Association among Socio-Demographic Characteristics and Oral Health Service Utilization among Thai over Time
Keywords:
Oral health service, Demand over time, ThailandAbstract
Background: For planning of oral health workforce and oral health service system in Thailand, better understanding in oral health care utilization behavior of population over time is needed. This study aimed to explore only individual level specifically in socio-demographic characteristics which could be influenced in oral health service utilization among Thai.
Method: A retrospective data analysis, which studied cohort behavior of population regarding oral health service utilization was conducted. Micro data from six waves of the Health and Welfare Survey of Thailand covering the year 2003, 2007, 2009, 2011, 2013, and 2015, were used. Descriptive analysis and binary logistic regression were used for exploring the outcome, applying three matrices of Age-Period-Cohort analysis for the perspective of time. Socio-demographic characteristics of population were divided into predisposing – individual factors, predisposing – family factors, and enable factors. Three different composition of those factors were used for exploring appropriated model for predicting dental health care demand.
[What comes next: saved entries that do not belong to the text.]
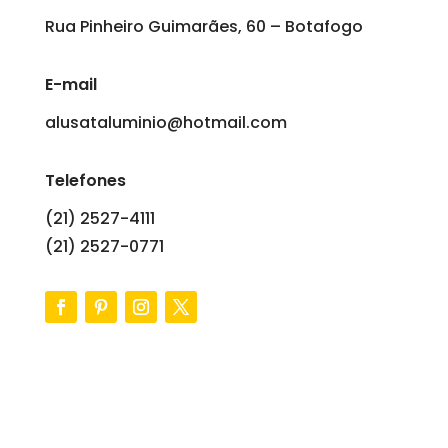
Rua Pinheiro Guimarães, 60 – Botafogo
E-mail
alusataluminio@hotmail.com
Telefones
(21) 2527-4111
(21) 2527-0771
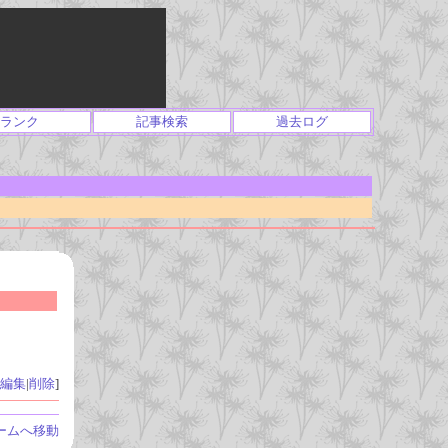
ランク
記事検索
過去ログ
編集
|
削除
]
ームへ移動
Results: All independent variables had significant association to probability of oral health service utilization. However, the odds ratio of education of individual and role in family showed remarkable changes after controlling for age group and cohort. There were wider gaps of odds ratio among age groups after controlling for all independent variables. In the model which was controlled for predisposing-individual factors, gender showed more remarkably impact to oral health service utilization than other variables. After controlling for both predisposing- individual factors and family factors, education of individual showed remarkably impact to oral health service utilization. After controlling for all three factors, variable which showed remarkably impact to oral health service utilization was shifted to region of residence. However, in all models, education of family head impact to oral health service utilization independently from all other control variables. In term of predicted power, although there were not much different among all three models and also base model, the model that controlled for all three factor, which included age group, cohort, gender, education of individual, education of family head, region of residence, and health insurance, showed the highest power of prediction.
Conclusion: Information on gender, education of individual, education of family head, region of residence, and health insurance were recommended to include in forecasting of demand for dental health care. All models which included these set of variables were more appropriated for forecasting dental care demand than considering only differences among age group.